In 2011 my father gave me a piece of family woods, that I called ‘The Oak’. It gave my parents peace of mind, for in their (very) old age they are constantly worried about my old age. The idea was that I would have a fixed place I could go to whenever I wanted and I would always have enough wood to light my fire. 🙂 A fixed, own place, that the nomad could return to whenever necessary. That was the plan.
It didn’t work out like that. The powers of government would not allow it. ‘The Oak is in an area designated for recreation and temporary living, and if you want to be there, there MUST be a chalet.’ And it had to be a chalet designed by an architect, so just buying a cheap flat packed garden shed was not an option either. Also selling the land was not an option, it would have broken my parents’ hearts. The land had belonged to my grandfather and I knew how important it was to my parents to pass it on to me as a safe space…

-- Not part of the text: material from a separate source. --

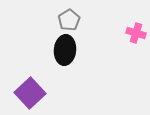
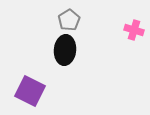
pink cross: moved 2 px left, 3 px up
purple square: moved 2 px up; rotated 20 degrees counterclockwise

At the time I was in a relationship with a very technical and handy man, I had experienced life in tipi’s and yurts (Mongolian tents) and I was convinced that if ever I were to build, it had to be something round. I don’t take well to square or oblong spaces anymore, unless they have wheels under them. 🙂 Round is more natural and (life’s) energy flows more freely. Round is soft and nurturing. In short, round is healing, it has even been scientifically proven!

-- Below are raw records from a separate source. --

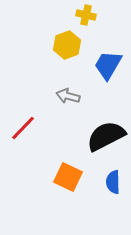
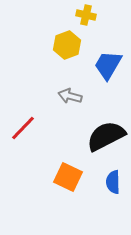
gray arrow: moved 2 px right
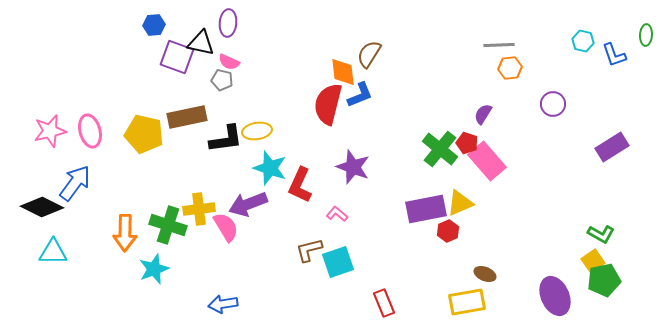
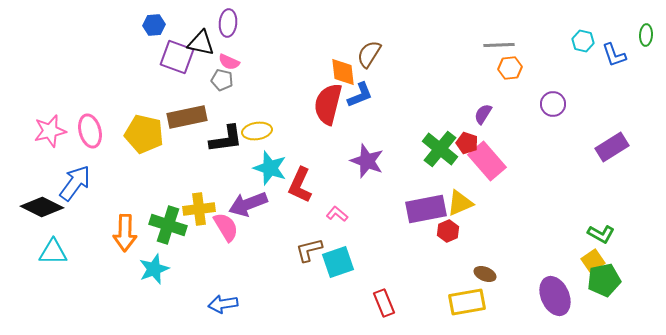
purple star at (353, 167): moved 14 px right, 6 px up
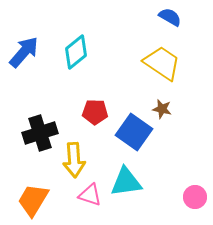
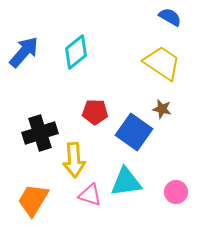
pink circle: moved 19 px left, 5 px up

So the idea came about to build something in the shape of a yurt, we would do that together and rope in some friends. It would cost me a fair penny, but it seemed an interesting challenge to be ‘creative within the confines of the rulebook’ and I would still have some savings left to sort out how I would make a living. And so I started the administrative process, hoping for a building permit.

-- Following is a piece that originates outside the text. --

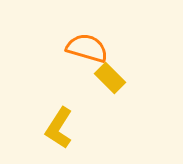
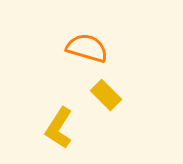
yellow rectangle: moved 4 px left, 17 px down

From the outset, Robur – that is the house’s name, after the scientific name Quercus robur, common oak – was intended to be a place of rest and cure for many. Both my then-boyfriend and I had felt the power of the healing energy of The Oak more than once. I knew that Robur at The Oak was not only for myself.
A year later, after an eight year long relationship, my friend and I split up, and I was desperate for building Robur would now be three to four times as expensive. I have no technical background and my body is not strong enough anymore, I would have to get a building contractor in, even if I would still involve some volunteers and do it all sustainably. Anyway, I didn’t have nearly enough money! Now what?
A great weight fell from my shoulders. I realised why I had never felt myself to be the owner of The Oak (that is only legally so) but the keeper. And I am not the owner of Robur, but the facilitator! My task is merely to do everything necessary to help Robur materialise, I don’t have to worry about the rest!
Gradually it became clear to me whom Robur was meant for: a space to find yourself, particularly for people who had suffered a burnout (or need to avoid getting one) and for artists/writers who want to work on their project. When Robur is not occupied he can be used for mini-workshops and meetings centered on the theme of peace, calm, tranquillity, nature, healing and creativity. So long as Connectivity is at the core!!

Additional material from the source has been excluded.